Draxxin and Micotil, as well as other U.S. animal-health products are staples of the operation. Bloat and liver abscesses are rare in Argentine fed cattle. "Our rations aren't as hot as in Texas. We only crack corn; we don't steam it."

"But I would like a little bloat because it means I'm pushing the system."
Purchase price of stockers is 40-45¢/lb., the same as for fed cattle. "We look for quality, conformity and black in what we buy." Cattle are weighed upon arrival and at finish. There is no fixed out weight on cattle. Cattle generally are shipped after a 300-lb. gain and sold on the rail. "There is a demand for each product. Export and retail like big cuts; restaurants and home consumers want small cuts."
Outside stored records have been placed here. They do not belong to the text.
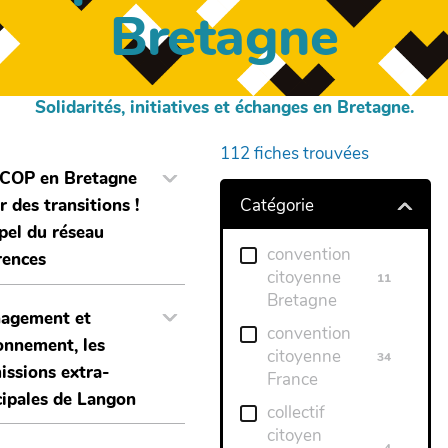
Bretagne
Solidarités, initiatives et échanges en Bretagne.
112
fiches trouvées
 COP en Bretagne
Catégorie
r des transitions !
pel du réseau
convention
rences
citoyenne
11
Bretagne
agement et
convention
onnement, les
citoyenne
34
ssions extra-
France
ipales de Langon
collectif
citoyen
4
Fed cattle are quality graded on a days-on-feed basis rather than fat, as is the case in the U.S. The average carcass weight is 500 lbs. Feed conversions run higher than in the U.S., de Achaval says -- 6.2 vs. 5.6, which he attributes to the use of less processed feed in Argentine feeding. "Our cattle are raised on grass and finished on grain but we can't afford 200 days on feed because of the price of corn." Parasitic wasps are used to control flies.

de Ascheval isn't a proponent of mandatory animal ID. While he acknowledges the advantages of individual-animal management that individual animal ID makes possible, and is impressed by the national ID systems of England and Canada, he says, "they don't make any money off of it. If you can get ranch traceability, that's all you need."

He expects cattle feeding to expand greatly in Argentina, the result of greater competition from crop production for the best land. "Good land in Argentina is worth as much as good land in Iowa. It doesn't pay to have a grazing animal gaining just 1 lb./day on it," he says.